Investing.com - The dollar dropped to three-week lows against a basket of other major currencies on Wednesday, as investors continued to lock-in profits from the greenback's broad rally last week and as trading was expected to remain quiet with no major U.S. data due throughout the day.
EUR/USD rose 0.15% to 1.1296 as a selloff in European government bonds continued, with German 10-year bund yields rising to the highest levels since September 2014 earlier Wednesday.
German bund yields act as benchmarks for European financial markets and higher yields push the euro higher against the dollar. Yields rise as prices fall.
But sentiment on the euro remained fragile as Athens was expected to resume talks on a cash-for-reforms deal with its international lenders later in the day.
Greece’s bailout agreement with the European Union and the International Monetary Fund is set to expire at the end of this month and it cannot make further debt repayments without a new deal.
The pound was also higher, with GBP/USD up 0.46% to 1.5456 after the U.K. Office for National Statistics said industrial output rose by 0.4% in April, ahead of forecasts for a 0.1% increase, following an upwardly revised increase of 0.6% in March.
However, the report also showed that manufacturing production fell 0.4% in April, reversing the previous month’s gains.
Elsewhere, USD/JPY tumbled 1.25% to two-week lows of 122.80, while USD/CHF fell 0.21% to 0.9286.

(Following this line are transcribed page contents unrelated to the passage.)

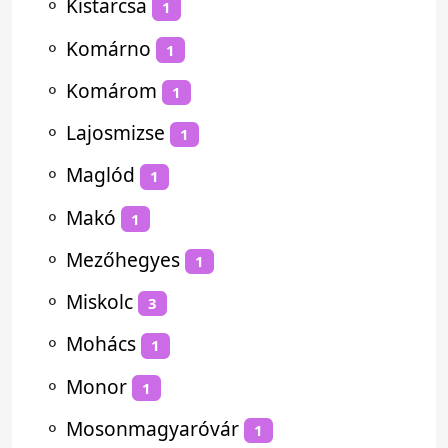
⚬
Kistarcsa
1
⚬
Komárno
1
⚬
Komárom
1
⚬
Lajosmizse
1
⚬
Maglód
1
⚬
Makó
1
⚬
Mezőhegyes
1
⚬
Miskolc
3
⚬
Mohács
1
⚬
Monor
1
⚬
Mosonmagyaróvár
1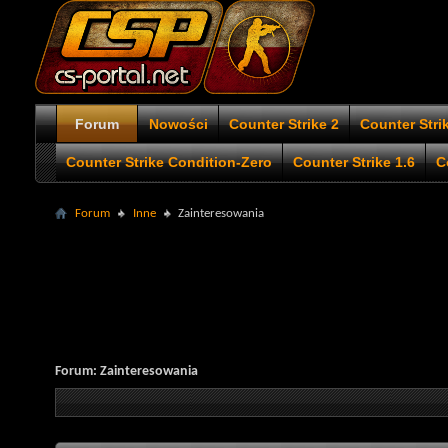
Forum
Nowości
Counter Strike 2
Counter Stri
Counter Strike Condition-Zero
Counter Strike 1.6
C
Forum
Inne
Zainteresowania
Forum:
Zainteresowania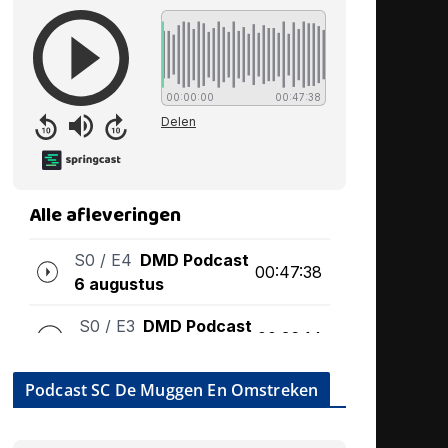
Podcast SC De Muggen En Omstreken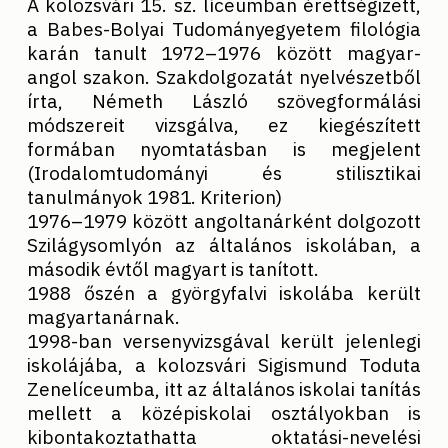
A kolozsvári 15. sz. líceumban érettségizett,
a Babes-Bolyai Tudományegyetem filológia
karán tanult 1972–1976 között magyar-
angol szakon. Szakdolgozatát nyelvészetből
írta, Németh László szövegformálási
módszereit vizsgálva, ez kiegészített
formában nyomtatásban is megjelent
(Irodalomtudományi és stilisztikai
tanulmányok 1981. Kriterion)
1976–1979 között angoltanárként dolgozott
Szilágysomlyón az általános iskolában, a
második évtől magyart is tanított.
1988 őszén a györgyfalvi iskolába került
magyartanárnak.
1998-ban versenyvizsgával került jelenlegi
iskolájába, a kolozsvári Sigismund Toduta
Zenelíceumba, itt az általános iskolai tanítás
mellett a középiskolai osztályokban is
kibontakoztathatta oktatási-nevelési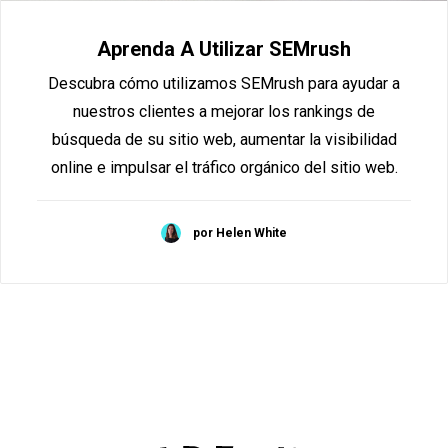
Aprenda A Utilizar SEMrush
Descubra cómo utilizamos SEMrush para ayudar a
nuestros clientes a mejorar los rankings de
búsqueda de su sitio web, aumentar la visibilidad
online e impulsar el tráfico orgánico del sitio web.
por Helen White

The yen strengthened after Bank of Japan Governor Haruhiko Kuroda said the real effective exchange rate shows the Japanese currency is "very weak". The real effective exchange rate measures the yen’s levels relative to the currencies of Japan’s trading partners.
Kuroda also said the dollar may not necessarily rise further against the yen if the Federal Reserve raises interest rates as it is already priced into the market.
The comments came as Kuroda addressed parliament’s financial affairs committee.
The Australian and New Zealand dollars were stronger, with AUD/USD advancing 0.92% to 0.7761 and with NZD/USD climbing 0.89% to 0.7195.
Earlier Wednesday, the Westpac Banking Corporation reported that consumer sentiment in Australia dropped 6.9% this month, after a 6.4% increase the previous month.
Separately, Reserve Bank of Australia Governor Glenn Stevens signaled the possibility of further interest rate cuts in the future but added that policymakers should not expect too much from monetary policy, warning that it could lead to "much bigger problems" for the economy.
Meanwhile, USD/CAD retreated 0.73% to trade at 1.2244.
The U.S. dollar index, which measures the greenback’s strength against a trade-weighted basket of six major currencies, was down 0.39% at 94.80, the lowest level since May 19.